Profit at the consumer banking unit plunged 98% when compared with the same quarter last year as the coronavirus shuttered much of the U.S. economy and caused tens of millions of Americans to lose their jobs. The Charlotte, N.C., company allocated $5.1 billion for loan losses in the second quarter, the most since 2010.
Calling it “the most tumultuous period since the Great Depression,” Chairman and CEO Brian Moynihan said in a statement that “strong capital markets results provided an important counterbalance to the COVID-19-related impacts on our consumer business.”

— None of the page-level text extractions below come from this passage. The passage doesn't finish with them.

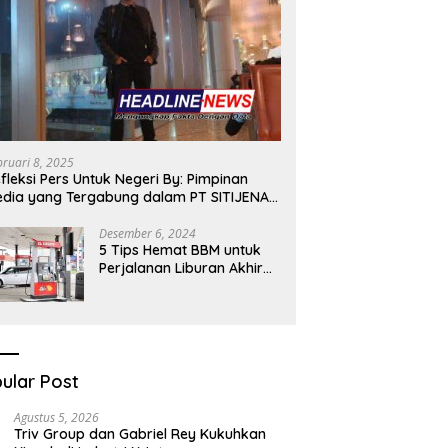
bruari 8, 2025
fleksi Pers Untuk Negeri By: Pimpinan
dia yang Tergabung dalam PT SITIJENAR
ROUP MULTIMEDIA
Desember 6, 2024
5 Tips Hemat BBM untuk
Perjalanan Liburan Akhir
Tahunmu
ular Post
Agustus 5, 2026
Triv Group dan Gabriel Rey Kukuhkan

With its 4,300 branches across the country, Bank of America is often seen as a bellwether for the U.S. consumer. Government stimulus measures and bank forbearance have kept some individuals and businesses afloat, but the largest U.S. lenders used the first full quarter with the pandemic to prepare for coming pain.

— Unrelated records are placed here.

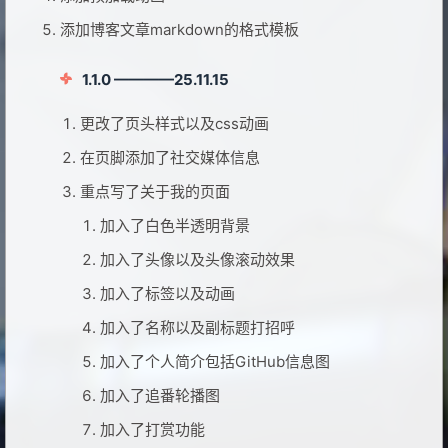
添加博客文章markdown的格式模板
1.1.0 ————25.11.15
更改了页头样式以及css动画
在页脚添加了社交媒体信息
重点写了关于我的页面
加入了白色半透明背景
加入了头像以及头像滚动效果
加入了标签以及动画
加入了名称以及副标题打招呼
加入了个人简介包括GitHub信息图
加入了追番轮播图
加入了打赏功能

JPMorgan Chase, Wells Fargo and Citigroup set aside almost $28 billion of credit-loss provisions when they reported results earlier this week, citing a deteriorating outlook.
Shares of Bank of America slipped 2% to $24.10 at 6:58 a.m. in early New York trading. They had declined 30% this year through Wednesday.
The bank joined other Wall Street firms in profiting from volatility in financial markets resulting from the pandemic. Fixed-income trading revenue beat forecasts in the second quarter, rising 50% to $3.2 billion, while investment banking fees jumped 57% to a record $2.2 billion.
Net interest income fell 11% to $10.8 billion in the second quarter. On a fully taxable-equivalent basis, the figure was $11 billion, falling short of the $11.2 billion average estimate of 11 analysts in a Bloomberg survey.
In the consumer business, the bank said it had processed about 1.8 million payment deferrals this year, of which 1.7 million were still in place as of July 9.
Also in the second-quarter results:
- The bank’s efficiency ratio, a measure of profitability, worsened to 60% from 59% in the first quarter.
- Net income fell to $3.53 billion from $7.35 billion a year earlier. Per-share earnings totaled 37 cents, beating the 25-cent average estimate of 23 analysts.